Please print, exactly, only the lines in the entries below from the line that has "Geschenkgutscheine" through the line that has "wieder still – noch läng". Pictures don't go in.

Saved data entries
----------
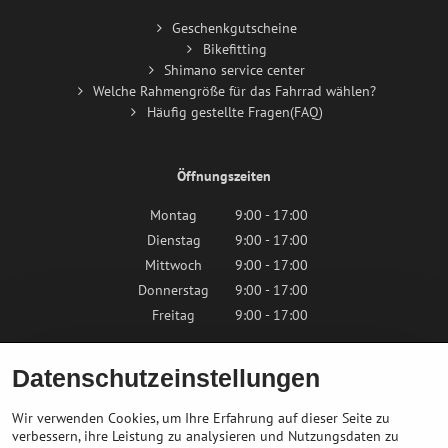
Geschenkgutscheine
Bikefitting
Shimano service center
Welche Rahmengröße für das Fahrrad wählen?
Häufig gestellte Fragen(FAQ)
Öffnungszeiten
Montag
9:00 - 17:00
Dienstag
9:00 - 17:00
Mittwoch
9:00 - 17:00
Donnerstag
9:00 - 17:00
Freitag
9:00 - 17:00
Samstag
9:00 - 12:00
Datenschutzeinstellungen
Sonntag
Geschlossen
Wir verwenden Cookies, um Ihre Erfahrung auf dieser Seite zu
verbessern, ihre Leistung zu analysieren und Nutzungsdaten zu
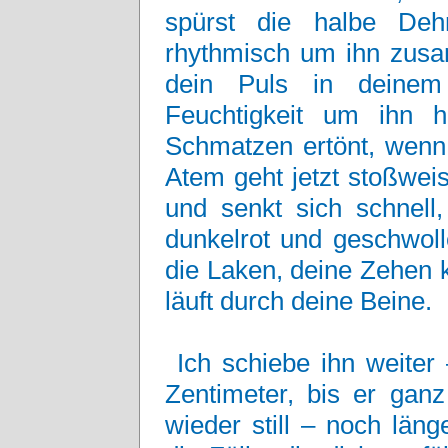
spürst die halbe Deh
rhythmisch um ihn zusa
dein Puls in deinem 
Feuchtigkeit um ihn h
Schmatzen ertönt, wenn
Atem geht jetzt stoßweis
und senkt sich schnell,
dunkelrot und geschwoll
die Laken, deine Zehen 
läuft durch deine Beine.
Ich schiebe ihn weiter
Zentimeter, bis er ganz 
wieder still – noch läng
----------
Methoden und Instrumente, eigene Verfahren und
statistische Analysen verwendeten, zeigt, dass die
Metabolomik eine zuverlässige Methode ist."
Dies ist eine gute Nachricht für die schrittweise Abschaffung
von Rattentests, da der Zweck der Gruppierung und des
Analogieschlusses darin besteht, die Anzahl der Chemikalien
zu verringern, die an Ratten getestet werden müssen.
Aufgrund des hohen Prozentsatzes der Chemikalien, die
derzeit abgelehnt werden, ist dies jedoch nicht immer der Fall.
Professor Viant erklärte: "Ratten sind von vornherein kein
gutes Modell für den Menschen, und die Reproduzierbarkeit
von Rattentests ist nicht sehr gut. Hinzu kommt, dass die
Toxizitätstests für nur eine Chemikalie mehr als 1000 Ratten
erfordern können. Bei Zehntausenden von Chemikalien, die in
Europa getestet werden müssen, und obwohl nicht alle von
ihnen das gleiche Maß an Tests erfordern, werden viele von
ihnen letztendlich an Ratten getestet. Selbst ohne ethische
----------
# Answer for the task
Geschenkgutscheine
Bikefitting
Shimano service center
Welche Rahmengröße für das Fahrrad wählen?
Häufig gestellte Fragen(FAQ)
Öffnungszeiten
Montag
9:00 - 17:00
Dienstag
9:00 - 17:00
Mittwoch
9:00 - 17:00
Donnerstag
9:00 - 17:00
Freitag
9:00 - 17:00
Samstag
9:00 - 12:00
Datenschutzeinstellungen
Sonntag
Geschlossen
Wir verwenden Cookies, um Ihre Erfahrung auf dieser Seite zu
verbessern, ihre Leistung zu analysieren und Nutzungsdaten zu
spürst die halbe Deh
rhythmisch um ihn zusa
dein Puls in deinem 
Feuchtigkeit um ihn h
Schmatzen ertönt, wenn
Atem geht jetzt stoßweis
und senkt sich schnell,
dunkelrot und geschwoll
die Laken, deine Zehen 
läuft durch deine Beine.
Ich schiebe ihn weiter
Zentimeter, bis er ganz 
wieder still – noch läng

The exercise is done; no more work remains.